Boguś | 2010-06-28 11:58

Najszczersze wyrazy współczucia.Jest mi bardzo przykro z powodu śmierci Twego taty,każda taka śmierć pokazuje jak medycyna jest bezsilna wobec włóknienia płuc.Jestem jednym z tych pechowców,któremu przyszło zmierzyć się z UIP,narazie wygrywa choroba!!!!Zastanawiam się ilu z nas musi jeszcze umrzeć zanim naukowcy znajdą skuteczny lek na to paskudztwo.Mimo wszystko życzę wytrwałości i zdrowia.

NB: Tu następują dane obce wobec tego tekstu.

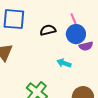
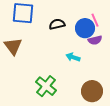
pink line: (74, 20) -> (95, 20), moved

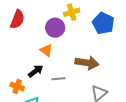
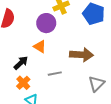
black arrow: (36, 71) -> (21, 63), moved
orange cross: (17, 86) -> (23, 83), moved, turned 32

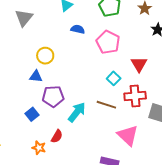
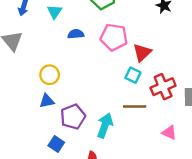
red triangle: (139, 64) -> (142, 53), moved, turned 36
pink triangle: (128, 135) -> (169, 133), size x0.6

pandoras | 2010-06-28 12:53

Dziękuję Boguś za wyrazy współczucia. Życzę Tobie dużo, dużo wiary, nadziei i siły do walki z tą okropną chorobą. Wiara czyni cuda więc trzeba mieć nadzieję.Żyj z dnia na dzień, nie myśl co będzie za miesiąc czy tydzień, ciesz się każdym dniem.Broń się od złych myśli !!!!!! uwierz w miłość i jej siłę, nie trać wiary ona jest teraz najbardziej potrzebna!Wszystkim chorym życzę wytrwałości w walce z tą chorobą, podniesionej dumnej głowy, choć bardzo nierówna ta walka, ale Bóg nigdy nie kładzie więcej na nasze barki, niż możemy znieść!

ewa | 2010-06-29 12:06

Pandoras, bardzo mi przykro z powodu Twojego taty! Aż mam ciarki na plecach, nie chcę żeby takie rzeczy przytrafiły się i mojemu tacie :(
Boguś, trzymaj się jakoś...
Pozdrawiam Was

pandoras | 2010-06-30 10:13

Dziękuję Ewo. Trzymaj się i walcz na każdym kroku o swojego tatę.Nigdy nie trać nadziei.Życzę Tobie i Twojemu Tacie zdrowia oraz siły i wytrwałości,a przede wszystkim wiary w to,że w końcu uda się pokonać tę okropną chorobę.

Ania M | 2010-07-01 23:16

Witam wszystkich serdecznie.
Bardzo proszę o polecenie dobrego doktora albo profesora leczącego śródmiąższowe włóknienie płuc w Warszawie. Niestety wykryto tą chorobę u Mamy.